Cut to last Friday where a late and very sick Jessie attempts to make it to a doctors appointment in the pouring rain only to find that her way is blocked by a semi jack-knifed and stuck across her parents’ approach and the road leading to the highway, forcing her to turn around and brave the monsoon on ten miles of muddy, deteriorating, pot-holey, all around shitty road.
Listen to her cuss as she drives a little too fast and defies the ditch and her death.
See her wave her arms at the sky and plead for the rain to stop.
Watch as she explains the situation to the receptionist at the clinic right before she gets diagnosed with bronchitis and a sinus infection and heads out to the pharmacy to load up on $150 worth of medication. Notice that she didn’t pick up her inhaler thingy, but she won’t realize it until she gets home in the monsoon.
But before she can get home Jessie needs gas. Now watch her overflow her gas tank at the local Cenex in the pouring rain while a trucker at the neighboring pump munches on a candy bar and declares it six gallons of environmental hazard.
Watch her face clench as she contemplates calling him an environmental hazard.
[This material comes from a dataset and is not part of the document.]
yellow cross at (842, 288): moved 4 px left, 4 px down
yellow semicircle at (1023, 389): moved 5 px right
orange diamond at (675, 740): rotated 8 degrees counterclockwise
Cut to Jessie at home attempting to make a rhubarb cake without a cake pan for a party starting in approximately 35 minutes. Listen as she sweetly asks her husband to go borrow one from her momma.
Now watch as she puts together a dip she’s made for years with cream cheese instead of sour cream. Now look at that, she just dropped an entire container of cherry tomatoes on the floor. She’s cleaning them up now as her husband walks in, but it looks like she missed a few hanging out in the bottom of the fridge. Hope she doesn’t close the…oh, look at that, she closed the door.
See the tomatoes squish.
Watch her fling her body face first on the bed as her husband tells her she needs to pay attention.
So that would be one episode.
Seriously.
I mean, if I had a dollar for every time my dearly beloved stood above me as I am sprawled out on the floor, shaking his head and wishing out loud that I would just “pay attention”, I would be rich enough to hire someone to finish building this house for crying out loud.
That’s one way I could avoid falling into bucket of grout water.
Uff. Da. Our reality show would make you all feel better about your organized, saw dustless, home renovation-less, mud-free, squished-tomato-free,underwear-up-your-sleeve-free life.
Some days I wish I could change the channel.